Deep, dark and surface web pages are all accessible through the mysterious Tor browser, which is commonly believed to be illegal. In fact, The Onion Router is an entirely legitimate web browser developed by the US Government in the 1990s for military communications, and still part-funded by the Department of Defense. As a result, it operates along rather different lines to conventional platforms like Safari and Chrome. Browsers normally try to receive and display information as quickly as possible from a host web server. However, with Tor, data packets are encrypted and bounced around the world en route to their destination. This makes it impractical to track which data packets – and therefore what content – is being supplied to a particular device at any given moment.
For your browser only
Tor goes to considerable lengths to protect user anonymity. It doesn’t support cookies, and closing down the browser effectively deletes that session’s history. The homepage contains tips on browsing anonymously, and users can surrender spare bandwidth to supporting data transfer for other Tor users, which helps to address the slow loading times caused by its connection model. However, it’s the location spoofing facility that really maximizes user privacy, attempting to replicate the security generated by a virtual private network. Tor experts generally recommend using a VPN for optimal privacy, and also disabling JavaScript.
Once Tor loads (which takes a while), it’s effectively a standard web browser. Its rather dated-looking interface is based on an older version of Mozilla Firefox, supplied with the privacy-oriented DuckDuckGo search engine pre-installed. Putting aside its absurd title, this useful engine keeps no logs of user history or search results. The latter will include URLs comprising several dozen random characters and the .onion top level domain. These are dark web addresses, and Tor is the only mainstream browser capable of accessing them.
Honest endeavors
If you think the dark web provides a haven for pornographers and hackers, you’d be right. However, this unregulated corner of cyberspace offers positive attributes as well. Alongside disruptive and malicious cybercriminals, ethical hackers and whistleblowers benefit from its cloak of anonymity alongside journalists and dissidents. Political activists in repressed countries anonymously share news and information their governments may censor or cover up. And as the surface web becomes increasingly monitored by ISPs and state bodies, growing numbers of ordinary citizens are embracing the privacy provided by online software that won’t sell their browsing history to advertisers.
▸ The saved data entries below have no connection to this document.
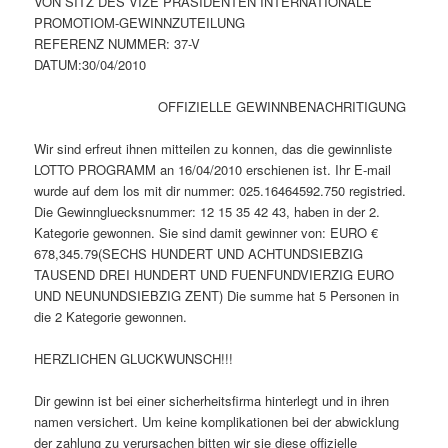
VON SITZ DES VIZE PRASIDENTEN INTERNATIONALE
PROMOTIOM-GEWINNZUTEILUNG
REFERENZ NUMMER: 37-V
DATUM:30/04/2010
OFFIZIELLE GEWINNBENACHRITIGUNG
Wir sind erfreut ihnen mitteilen zu konnen, das die gewinnliste
LOTTO PROGRAMM an 16/04/2010 erschienen ist. Ihr E-mail
wurde auf dem los mit dir nummer: 025.16464592.750 registried.
Die Gewinngluecksnummer: 12 15 35 42 43, haben in der 2.
Kategorie gewonnen. Sie sind damit gewinner von: EURO €
678,345.79(SECHS HUNDERT UND ACHTUNDSIEBZIG
TAUSEND DREI HUNDERT UND FUENFUNDVIERZIG EURO
UND NEUNUNDSIEBZIG ZENT) Die summe hat 5 Personen in
die 2 Kategorie gewonnen.
HERZLICHEN GLUCKWUNSCH!!!
Dir gewinn ist bei einer sicherheitsfirma hinterlegt und in ihren
namen versichert. Um keine komplikationen bei der abwicklung
der zahlung zu verursachen bitten wir sie diese offizielle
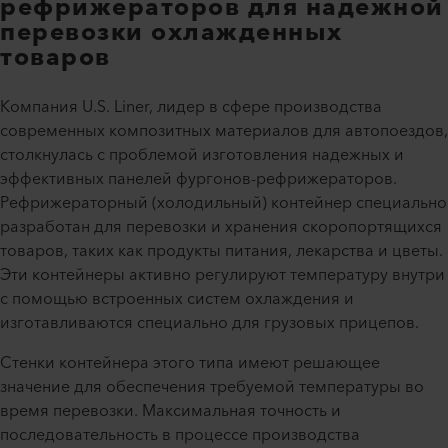
рефрижераторов для надежной
перевозки охлажденных
товаров
Компания U.S. Liner, лидер в сфере производства
современных композитных материалов для автопоездов,
столкнулась с проблемой изготовления надежных и
эффективных панелей фургонов-рефрижераторов.
Рефрижераторный (холодильный) контейнер специально
разработан для перевозки и хранения скоропортящихся
товаров, таких как продукты питания, лекарства и цветы.
Эти контейнеры активно регулируют температуру внутри
с помощью встроенных систем охлаждения и
изготавливаются специально для грузовых прицепов.
Стенки контейнера этого типа имеют решающее
значение для обеспечения требуемой температуры во
время перевозки. Максимальная точность и
последовательность в процессе производства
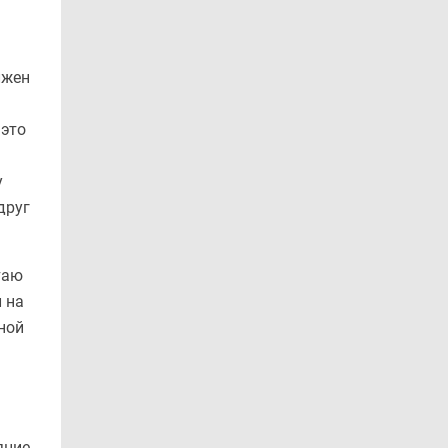
лжен
 это
у
друг
таю
 на
рной
яние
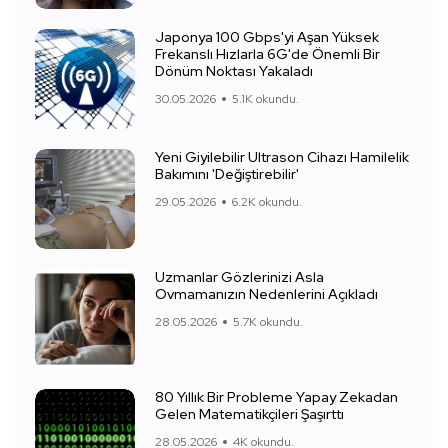
Japonya 100 Gbps'yi Aşan Yüksek
Frekanslı Hızlarla 6G'de Önemli Bir
Dönüm Noktası Yakaladı
30.05.2026
5.1K okundu.
Yeni Giyilebilir Ultrason Cihazı Hamilelik
Bakımını 'Değiştirebilir'
29.05.2026
6.2K okundu.
Uzmanlar Gözlerinizi Asla
Ovmamanızın Nedenlerini Açıkladı
28.05.2026
5.7K okundu.
80 Yıllık Bir Probleme Yapay Zekadan
Gelen Matematikçileri Şaşırttı
28.05.2026
4K okundu.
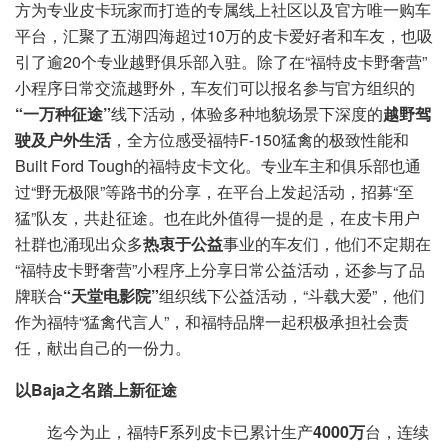
方为专业皮卡玩家而打造的专属线上社区以及官方唯一购车
平台，汇聚了五湖四海超过10万的皮卡爱好者和车友，也吸
引了逾20个专业越野俱乐部入驻。除了在“福特皮卡野奢营”
小程序日常交流越野外，车友们可以报名参与官方组织的
“一万种征途”
线下活动，体验多种地貌场景下深度的
越野驾
驶及户外生活
，全方位感受福特F-150猛禽的极致性能和
Built Ford Tough的福特皮卡文化。专业车主和俱乐部也通
过“野无极限”等路书的分享，在平台上发起活动，招募“至
猛”队友，共赴征途。也在此外值得一提的是，在皮卡用户
社群也涌现出众多
热衷于公益
事业的车友们，他们不定期在
“福特皮卡野奢营”小程序上分享日常公益活动，还参与了品
牌联合
“天堂电影院”
组织线下公益活动，“斗载大爱”，他们
作为福特“猛禽代言人”，和福特品牌一起积极承担社会责
任，献出自己的一份力。
以Baja之名踏上新征途
迄今为止，福特F系列皮卡已累计生产
4000万
台，连续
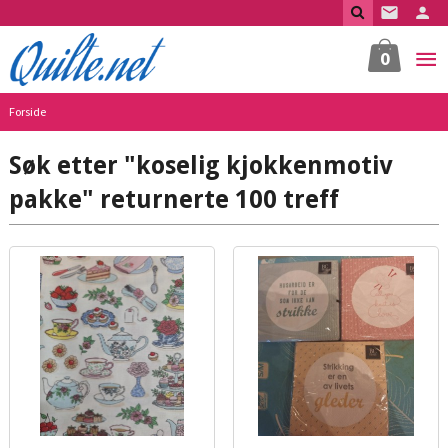
Gå
til
innholdet
0
Forside
Søk etter "koselig kjokkenmotiv
pakke" returnerte 100 treff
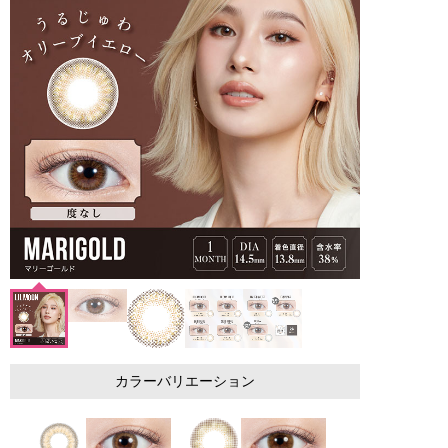
カラーバリエーション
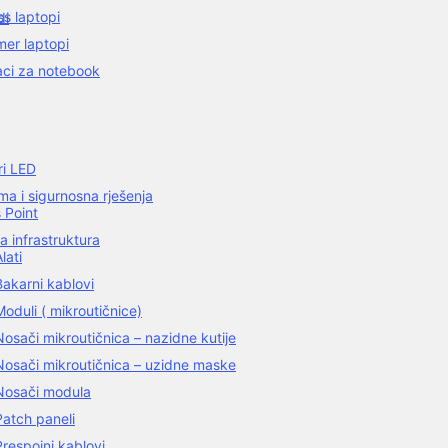
ss laptopi
di
er laptopi
aci za notebook
ri LED
a i sigurnosna rješenja
 Point
a infrastruktura
lati
Bakarni kablovi
Moduli ( mikroutičnice)
Nosači mikroutičnica – nazidne kutije
Nosači mikroutičnica – uzidne maske
Nosači modula
Patch paneli
Prespojni kablovi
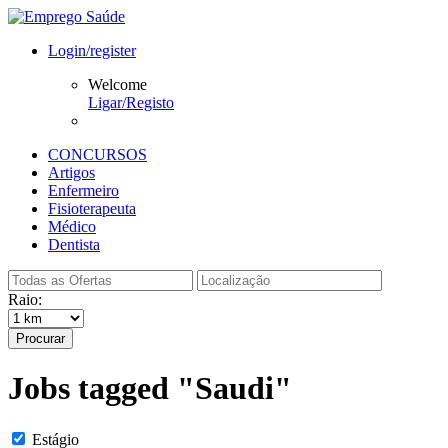
Login/register
Welcome
Ligar/Registo
CONCURSOS
Artigos
Enfermeiro
Fisioterapeuta
Médico
Dentista
Raio:
Procurar
Jobs tagged "Saudi"
Estágio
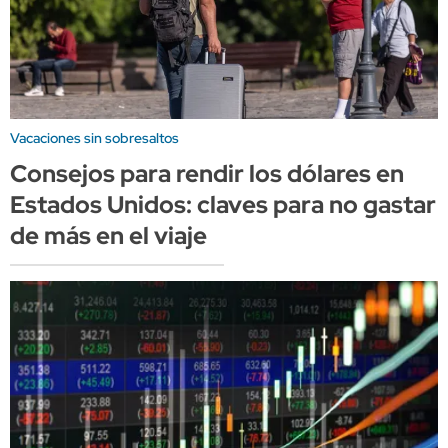
Vacaciones sin sobresaltos
Consejos para rendir los dólares en
Estados Unidos: claves para no gastar
de más en el viaje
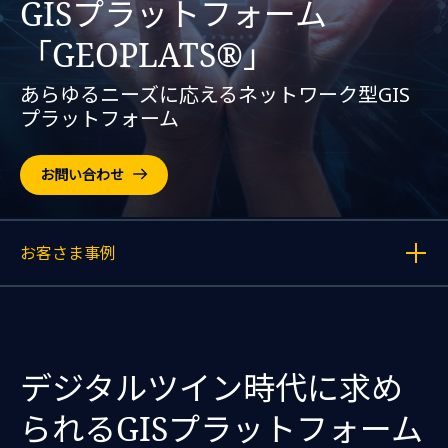
GISプラットフォーム
「GEOPLATS®」
あらゆるニーズに応えるネットワーク型GIS
プラットフォーム
お問い合わせ
お客さま事例
各記事へのリンクを表示する
デジタルツイン時代に求め
られるGISプラットフォーム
Buying and selling through the deep or dark webs usually involves bitcoin. This anonymous digital currency can be traded through ATMs and legitimate websites, but it soon becomes impossible to track what happens to your currency. While there are concerns bitcoin is becoming an investor-led bubble like the dotcom stocks of the late Nineties, it does provide an instant-transfer global currency with no exchange rates or records of who paid for what. As a result, it’s perfectly suited to the deep web and its darker cousin.